Request for Answer Clarification by kr-ga on 06 Jun 2004 10:52 PDT Hello Palitoy, Thank you for a quick answer. However, I don't want to do a 100 MB of perl installation for such a simple solution. Maybe, I made a mistake of not mentioning that I need a simple .exe file which can take a command line input or ask for input and output file and do the required parsing. Is it possible to provide me with a simple .exe file that does the job - maybe this needs to be done in VBasic or Delphi ?? Thanks,
Clarification of Answer by palitoy-ga on 06 Jun 2004 11:09 PDT The solution I have provided you matches your question requirements and runs from the command line. The ActivePerl installation file is only 8.3Mb (not 100Mb). Sorry but I do not have access to VB or Delphi to provide you with a .exe solution and I am afraid no-one else at Google Answers would be able to provide you with an .exe file either as we can only post textual answers or links to items on the internet. We cannot post attachment-type replies...

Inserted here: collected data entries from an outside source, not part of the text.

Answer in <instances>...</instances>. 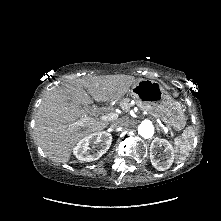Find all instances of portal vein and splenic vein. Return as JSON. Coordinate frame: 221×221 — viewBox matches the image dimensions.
<instances>
[{
	"instance_id": "portal-vein-and-splenic-vein-1",
	"label": "portal vein and splenic vein",
	"mask_w": 221,
	"mask_h": 221,
	"mask_svg": "<svg viewBox=\"0 0 221 221\" xmlns=\"http://www.w3.org/2000/svg\"><path fill=\"white\" fill-rule=\"evenodd\" d=\"M118 118V114L117 113H115V112H111V113H108V114H106V115H102V116H100V119L101 120H104V121H113V120H115V119H117ZM87 119H89V117H86V116H84V117H82L79 121H78V125H81L85 120H87ZM164 131L165 132H168V129L165 127L164 128ZM172 135V134H171Z\"/></svg>"
}]
</instances>
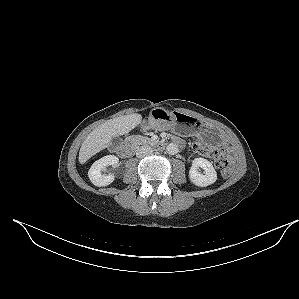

Clarification of Answer by palitoy-ga on 06 Jun 2004 11:20 PDT As another thought, there is also a program that can create an .exe file from a perl script at http://www.indigostar.com/perl2exe.htm I have this program and can recommend it (but as I indicated before I have no means of getting the .exe file to you as email contact is forbidden at Google Answers).
Request for Answer Clarification by kr-ga on 06 Jun 2004 11:26 PDT Hello Palitoy It is a 8.3 Mb of download and expands to 100 Mb of installation with Windows Installer. As for your response of Anyway, I installed the package and the modules as suggested and I get the following output when I try to run the script. C:\app\ActivePerl\bin>perl stocks.pl Use of uninitialized value in concatenation (.) or string at stocks.pl line 24, <FILE> line 1. Use of uninitialized value in print at stocks.pl line 26, <FILE> line 1. Not matched at stocks.pl line 35, <FILE> line 1. Use of uninitialized value in subtraction (-) at stocks.pl line 53, <FILE> line 1. Use of uninitialized value in subtraction (-) at stocks.pl line 53, <FILE> line 1. Use of uninitialized value in division (/) at stocks.pl line 54, <FILE> line 1. Illegal division by zero at stocks.pl line 54, <FILE> line 1. Let me know how to proceed.
Clarification of Answer by palitoy-ga on 06 Jun 2004 11:34 PDT You will not regret the installation I assure you, Perl is a very useful language for this type of thing. Sorry there is a small typo in the script that I have not removed prior to posting it. Look for these two lines: $url = "http://localhost/" . $code; #$url = "http://finance.yahoo.com/q/ks?s=" . $code; Change them to: #$url = "http://localhost/" . $code; $url = "http://finance.yahoo.com/q/ks?s=" . $code; You could in fact remove the "localhost" line completely by deleting it as it only applies to my testing system. It was trying to look for the files in the wrong location. Doh! Sorry about that!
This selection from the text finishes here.